Saved entries:
···

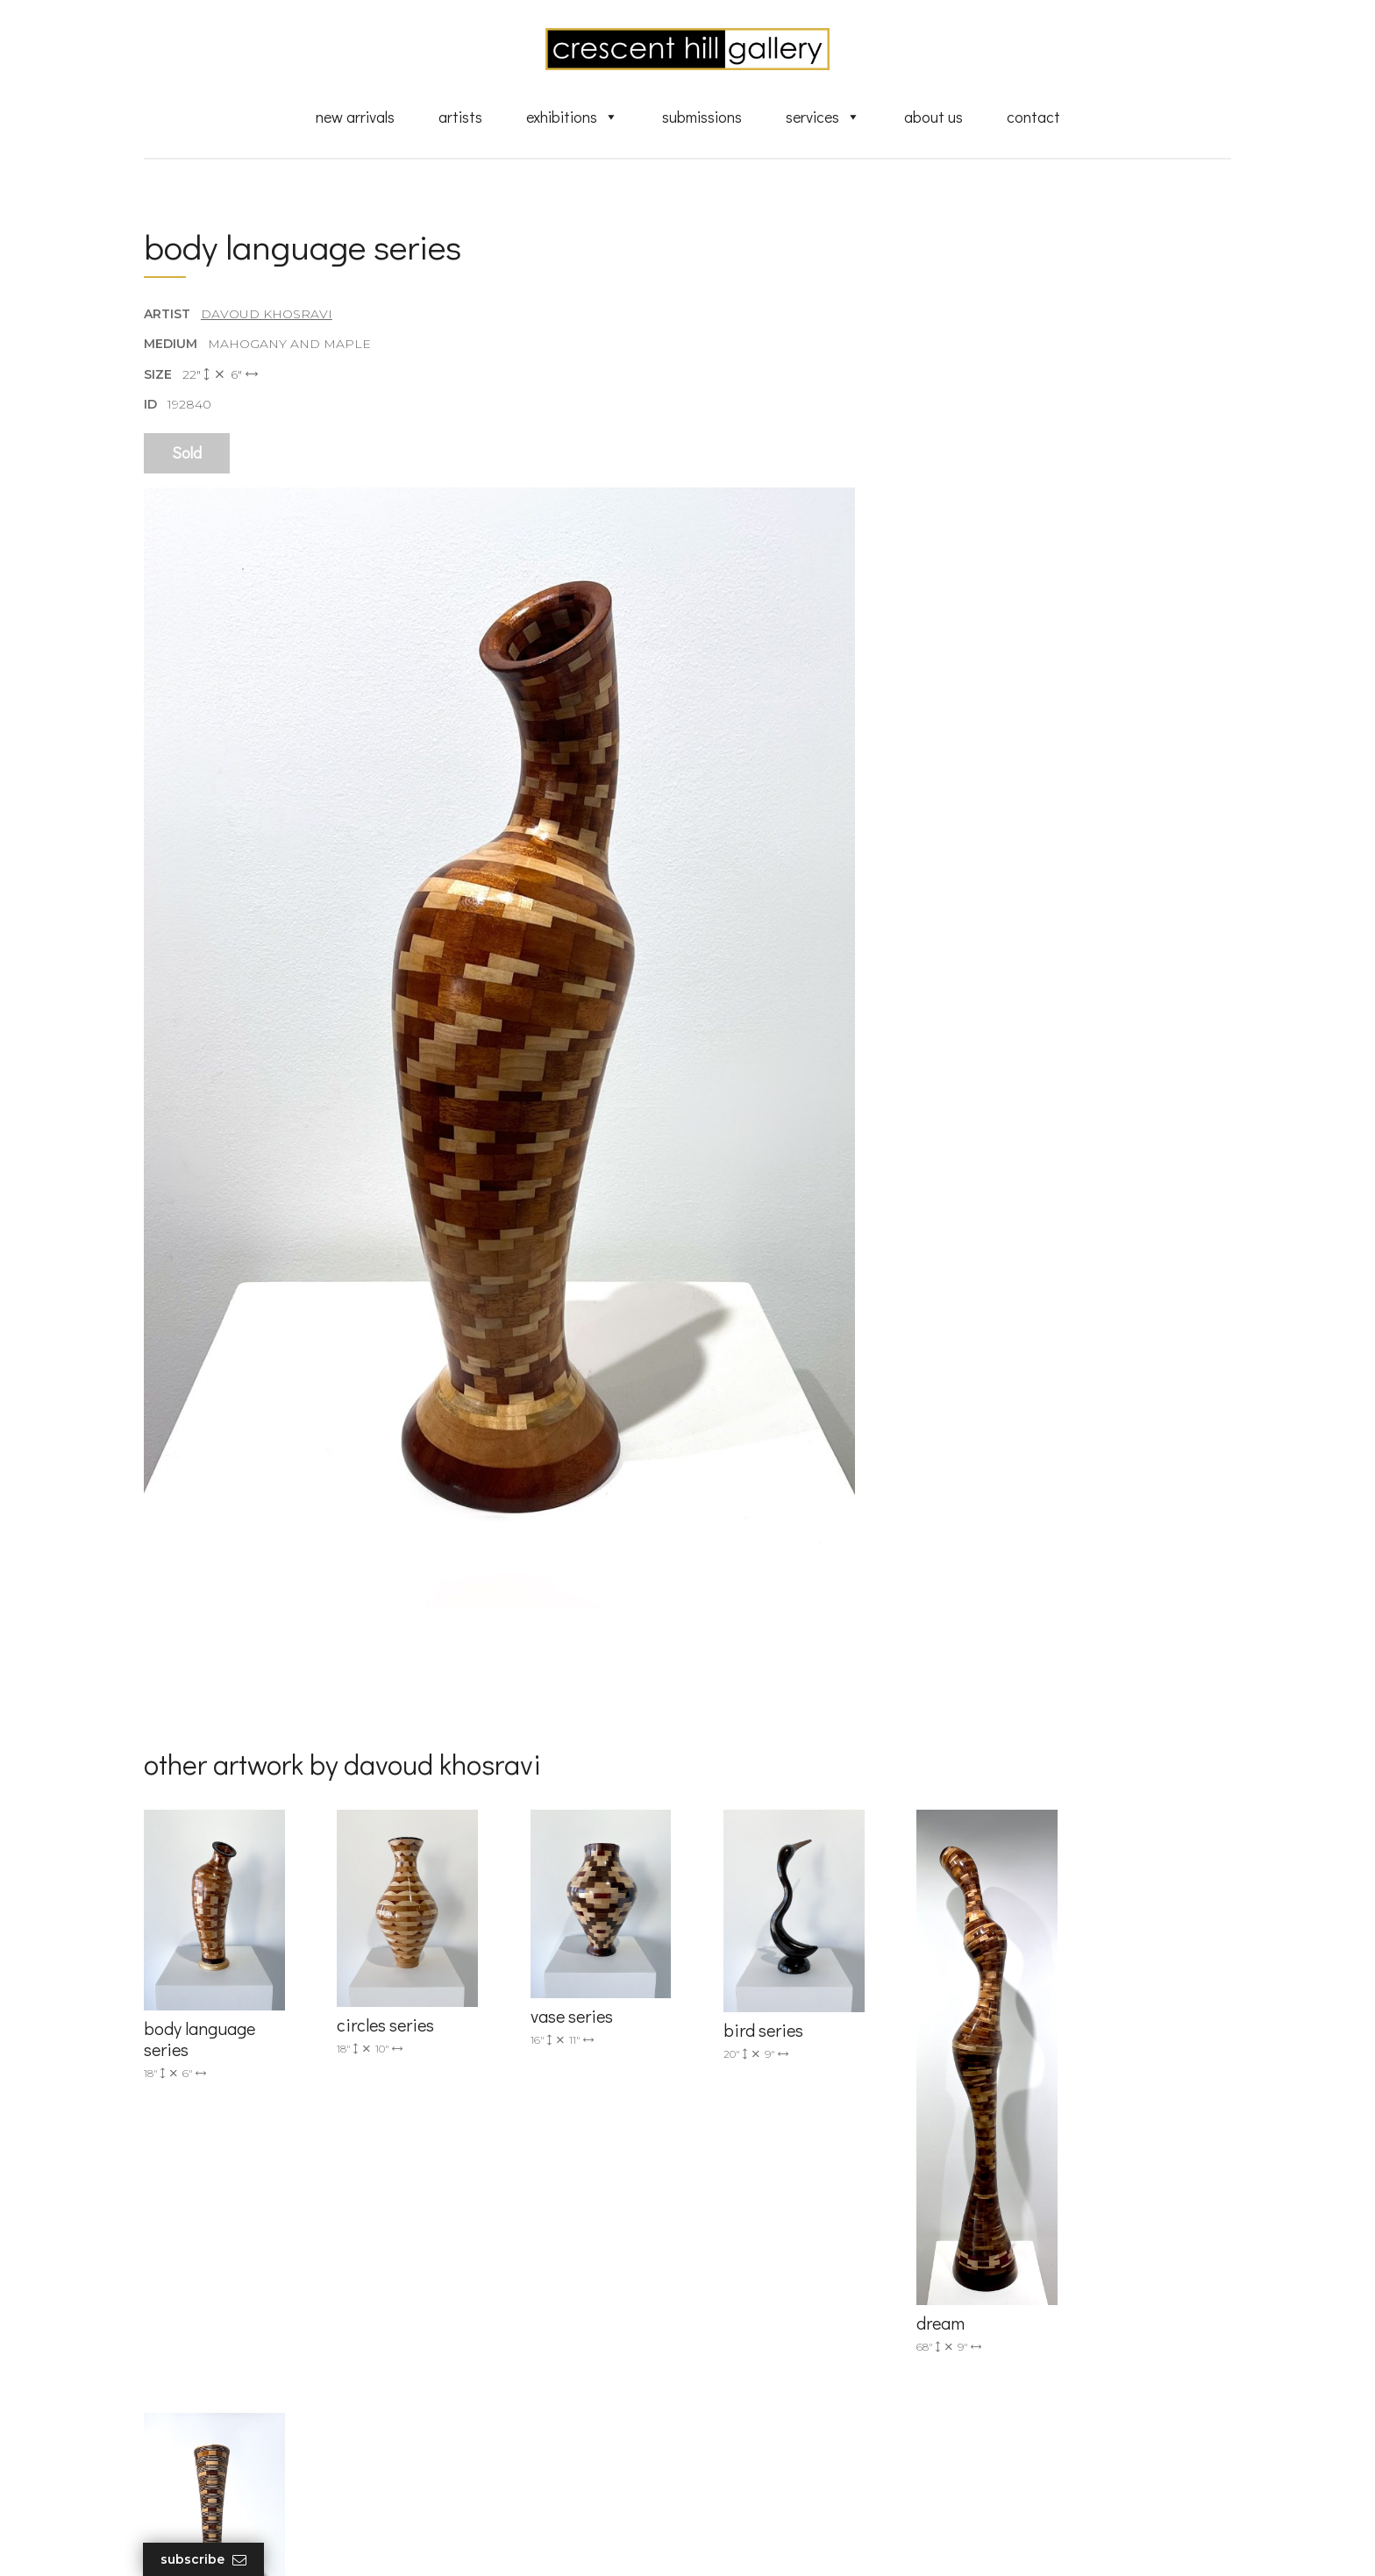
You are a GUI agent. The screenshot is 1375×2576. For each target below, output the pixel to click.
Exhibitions (572, 116)
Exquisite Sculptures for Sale (800, 2322)
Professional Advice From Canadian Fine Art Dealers (822, 2380)
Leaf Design (784, 2540)
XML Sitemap (755, 2465)
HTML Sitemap (760, 2489)
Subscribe (204, 2559)
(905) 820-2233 (473, 2272)
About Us (933, 116)
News (731, 2439)
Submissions (702, 116)
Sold (187, 453)
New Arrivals (355, 116)
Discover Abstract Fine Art (793, 2348)
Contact (1033, 116)
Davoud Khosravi (266, 315)
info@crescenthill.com (497, 2294)
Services (823, 116)
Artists (460, 116)
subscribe (1053, 2349)
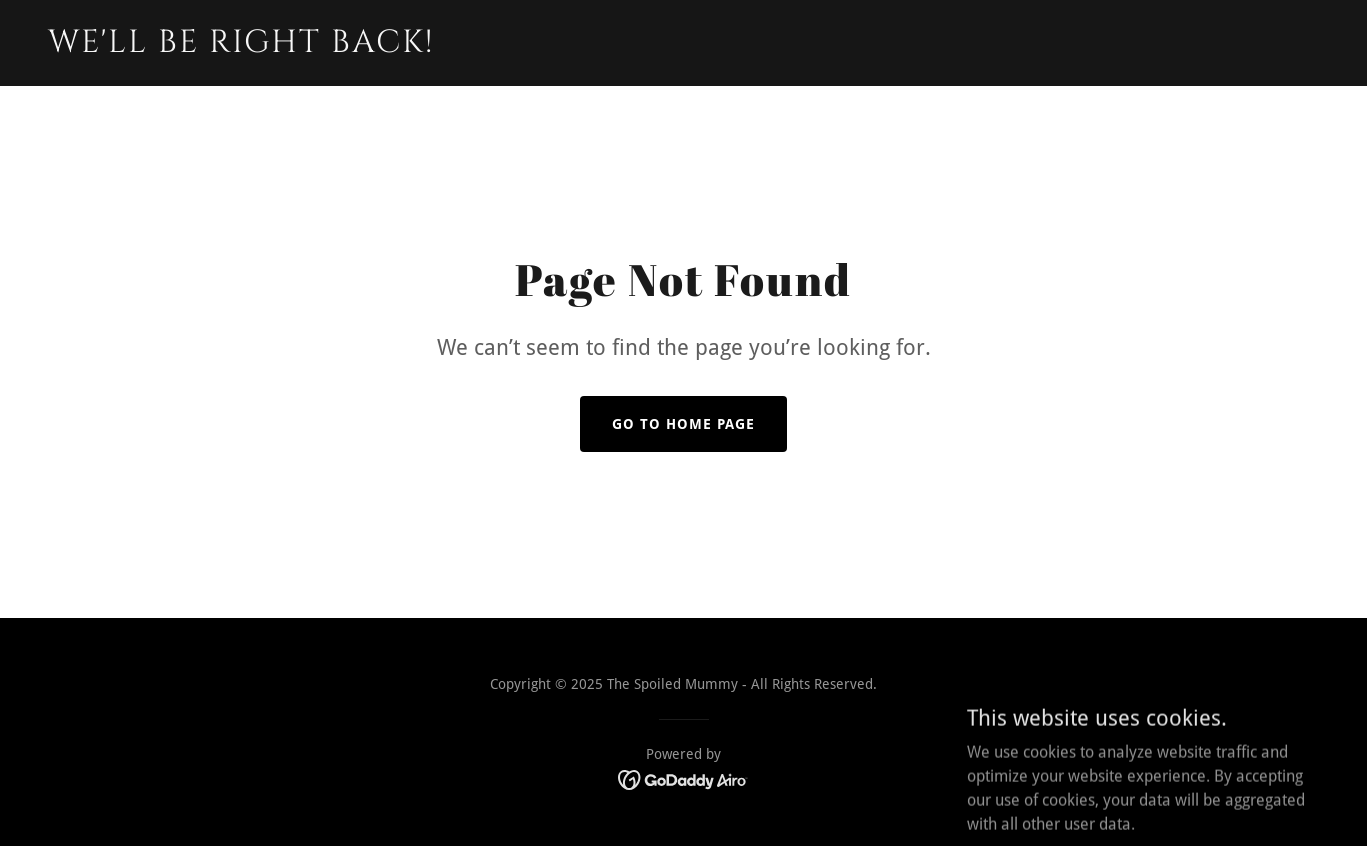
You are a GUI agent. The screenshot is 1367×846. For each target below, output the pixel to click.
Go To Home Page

···

**Instructions for the task**. Wherever "agent" appears in a line of the entries, copy that line.

**Answer to this task**.
You are a GUI agent. The screenshot is 1375×2576. For each target below, output the pixel to click.
You are a GUI agent. The screenshot is 1367×846. For each target below, output the pixel to click.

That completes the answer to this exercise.